Despite the recent announcements by both Bowdoin and Dartmouth, it is unlikely many colleges will follow suit. Although international enrollments declined sharply during the Covid-19 pandemic, foreign-student tuition remains a critical funding source, and preliminary reports suggest those student numbers are rebounding.

It’s also notable that all colleges that are need blind for international students are private. Public institutions could receive political pushback if they were seen as favoring international students — California lawmakers in 2021 limited the number of students from overseas or out of state on the most popular University of California campuses.

Marroquin acknowledged that Bowdoin, which in 2021 had an endowment of $2.7 billion, has the resources to put a generous need-blind policy in place. As the competition for top international students — both among American colleges and globally — heats up, an important question will be whether such policies give institutions like Bowdoin an edge.

A 2020 analysis by McKinsey & Company shows that international students are disproportionately attracted to prestigious, highly selective colleges.

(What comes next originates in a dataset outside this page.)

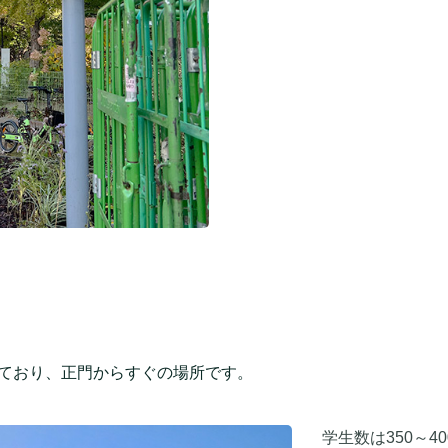
しており、正門からすぐの場所です。
学生数は350～4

Bowdoin is ranked sixth among national liberal-arts colleges in the latest U.S. News & World Report ranking.

Marroquin said that she hoped removing concerns about cost could lead more international students to consider Bowdoin but that it was too early to predict how going need-blind would affect the overseas applicant pool. For Bowdoin, international students are valued for their perspectives, their presence on campus vital to a “global community,” she said.

Marroquin has done international recruiting herself, traveling to Central and South America for the college to meet with promising students and their families, only to have to make “tough” decisions in the admissions process based on financial need.

The change had been under consideration for some time, said Marroquin, who became admissions dean a year ago. It is part of broader efforts to put students on “equitable footing regardless of background.” Since 2016, for example, the college has waived application fees for all students who are the first in their family to go to college or who are applying for financial aid, including international students.

“It aligns our policies with our values,” Marroquin said of the need-blind expansion, “and what’s important to us.”